Another close friend, Toby Purdy, shared what was known as “Clarence’s messy dust.” Clarence would throw out a topic … “Controversial, of course. He would get everybody going. Then he would fuel it by throwing in an opposite point of view that he had no belief in. And as everyone got worked up and heated, he would look over the top of his glasses as only Clarence would do and say ‘Ya’ll messy.’”
In closing the service, St. Luke “Community” United Methodist Church Pastor Richie Butler’s eulogy provided comfort to all gathered that Clarence was a star who not only shared the stage, but wanted everyone else to be the star as well. To spread the word, Butler asked all to pull out their cellphones and take a selfie for their social media with the posts, #CelebrateClarenceBrown, #GoodSuccess, #ALifeWellLived and IknowWhoIamBecauseIKnowWhoseIam.
In a Facebook post, Sonja Shelby wrote about Clarence’s influence on her daughter Staci Shelby:
The minister asked that we post a selfie with a remembrance of how Clarence impacted our lives. I am terrible at selfies and this memory is a great example of his influence.

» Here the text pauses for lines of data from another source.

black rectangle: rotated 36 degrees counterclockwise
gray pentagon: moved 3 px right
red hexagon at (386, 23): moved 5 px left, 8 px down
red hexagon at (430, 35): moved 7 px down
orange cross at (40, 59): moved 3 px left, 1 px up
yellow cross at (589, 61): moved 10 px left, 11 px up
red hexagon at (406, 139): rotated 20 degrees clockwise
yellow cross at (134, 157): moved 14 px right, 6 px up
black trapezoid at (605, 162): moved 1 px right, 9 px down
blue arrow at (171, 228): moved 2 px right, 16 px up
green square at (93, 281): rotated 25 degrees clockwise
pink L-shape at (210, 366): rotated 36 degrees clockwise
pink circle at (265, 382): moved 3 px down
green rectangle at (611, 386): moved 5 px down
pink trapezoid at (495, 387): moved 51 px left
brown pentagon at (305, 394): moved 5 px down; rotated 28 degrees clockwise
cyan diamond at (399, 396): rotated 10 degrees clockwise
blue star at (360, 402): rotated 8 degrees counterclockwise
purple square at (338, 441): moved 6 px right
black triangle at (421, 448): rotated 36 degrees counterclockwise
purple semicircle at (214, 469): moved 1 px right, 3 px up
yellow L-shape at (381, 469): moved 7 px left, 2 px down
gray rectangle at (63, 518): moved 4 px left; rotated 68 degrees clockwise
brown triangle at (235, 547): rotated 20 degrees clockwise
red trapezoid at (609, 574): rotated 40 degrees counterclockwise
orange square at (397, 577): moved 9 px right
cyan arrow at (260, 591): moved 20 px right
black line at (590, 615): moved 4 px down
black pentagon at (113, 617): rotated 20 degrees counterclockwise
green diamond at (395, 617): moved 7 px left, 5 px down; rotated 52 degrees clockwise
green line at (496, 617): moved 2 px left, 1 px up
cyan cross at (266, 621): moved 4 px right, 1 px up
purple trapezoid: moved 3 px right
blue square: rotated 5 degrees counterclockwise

“Staci Shelby called to tell Shonn that she got into several top law schools including Harvard. The only one that offered no scholarship money was Harvard. In spite of that, we could hear Clarence in the background saying ‘She is going, right?’ We dutifully answered ‘Yes’.
“Clarence was right, the money came and this picture is of her first day of her final year. She will graduate in May of 2022.
“Thank you Clarence for those four words ‘She is going, right?’ Just another life that you impacted in your special way.
“And, oh yeah, he also advised her to spend a summer working in NY which was another great decision.”
Clarence B. Brown III’s life was far too short, but it was indeed well-lived and well-loved.